Kim, in obviously much less time (only 23 PA in 2016), has never had a major league hit against against a left handed pitcher. In Kim's case, there's something of a chicken/egg situation: was Kim unable to hit lefties because he can't hit lefties or did the Orioles not give him enough of a chance to prove his ability to hit lefties? Kim was productive in the Korean Baseball Organization against left handed pitching in his career, so there is certainly reason to think that he could see a significant improvement (not hard to do when you don't get a hit in an entire season!) against lefties in 2017. A platoon situation for both corner outfield spots, then, seems like a distinct possibility.
In certain circumstances, platoons can be very effective. In 2012, the Oakland A's tried this strategy in 2012 to great success, and the Hardball Times estimated that teams that use platoons extensively can squeeze an extra win out of their season. Baseball Reference has an interesting tool that shows the percentage of at-bats per team in which the team has the platoon advantage. The Indians led the way last season with a 70% platoon advantage, while the Orioles finished well below league average with just a 48% platoon advantage (read another way, a 52% platoon disadvantage). Given this, it makes sense for the O's to try and make their platoon disadvantages into a strength by combining Kim and Smith with right handed hitters that can mash lefties.

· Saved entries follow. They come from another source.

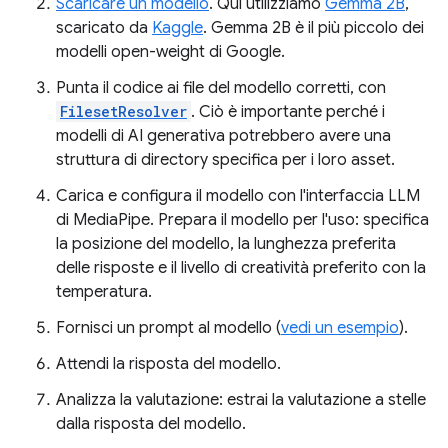
Scaricare un modello
. Qui utilizziamo
Gemma 2B
,
scaricato da
Kaggle
. Gemma 2B è il più piccolo dei
modelli open-weight di Google.
Punta il codice ai file del modello corretti, con
FilesetResolver
. Ciò è importante perché i
modelli di AI generativa potrebbero avere una
struttura di directory specifica per i loro asset.
Carica e configura il modello con l'interfaccia LLM
di MediaPipe. Prepara il modello per l'uso: specifica
la posizione del modello, la lunghezza preferita
delle risposte e il livello di creatività preferito con la
temperatura.
Fornisci un prompt al modello (
vedi un esempio
).
Attendi la risposta del modello.
Analizza la valutazione: estrai la valutazione a stelle
dalla risposta del modello.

Unfortunately, there are a couple problems with this set up. First, it's not clear that the guys who could platoon with Kim and Smith actually can mash lefties. Joey Rickard is an obvious platoon candidate after putting up an outstanding .861 OPS in limited time against lefties last season. Rickard, however, is dealing with coming back from injury and dramatic second half offensive decline. Craig Gentry has been a league average hitter against left handers in his career and is a good defensive player, but he has fewer than 100 plate appearances in the last two years total. Of the two Rule 5 picks in camp, only Anthony Santander bats from the right side (he's a switch hitter), but he comes with multiple health and effectiveness questions. Mark Trumbo might be an obvious platoon candidate given his experience playing the outfield last season, but he had an atrocious .608 OPS against lefties in 2016 and a somewhat middling .787 for his career, not to mention his well below average defensive work in the outfield last season.
Second, platoons are potentially a drain on the finite resource of roster spots. One platoon can certainly make sense: if Rickard were to put up even an .800 OPS against lefties this year and he started 1/3 of the games with Smith starting the other 2/3, the Orioles could have an All Star caliber aggregate performance in right field, in addition to allowing Rickard to spell Jones and Kim as well. The problem, however, comes from the fact that if Kim also needs a full-time platoon partner, there are four players for two spots. Add in Caleb Joseph and Ryan Flaherty and that's the entire bench. For a team that is fairly obsessed with roster flexibility despite the odd obsession with keeping a Rule 5 pick every season (another potential barrier here), this leaves Buck Showalter with a pretty restrictive bench. Rickard's minor league option helps, but he also may be the best overall platoon candidate on the 40 man roster.
The way forward, at least to start the season, might be rolling the dice with Trumbo as an occasional platoon partner in right and hoping that Kim can handle most of the plate appearances in left. This would give the team flexibility to start Rickard in the minors and give Gentry and some combination of Trey Mancini and a Rule 5 pick a chance to show what they can do. With the news that Michael Bourn is likely out until the end of April, though, the O's may not want to go into the season with only one above average defensive outfielder. Santander's shoulder injury may allow the O's to place him on the 60 day DL, but that simply kicks the can down the road.
In the end, the O's essentially brought this upon themselves. Unless they trust Kim to take a big step forward against lefties this season, the outfield construction simply doesn't make a lot of sense. It's certainly not out of the realm of possibility that increased reps against lefties would allow Kim to become more comfortable with them, similar to his ascension overall last year, but it's a pretty big gamble to take given Seth Smith's long history of awfulness against lefties. The O's can stand to dramatically improve their platoon splits, and in some ways the pieces are there to do it, but it will require a fairly radical commitment that few teams make.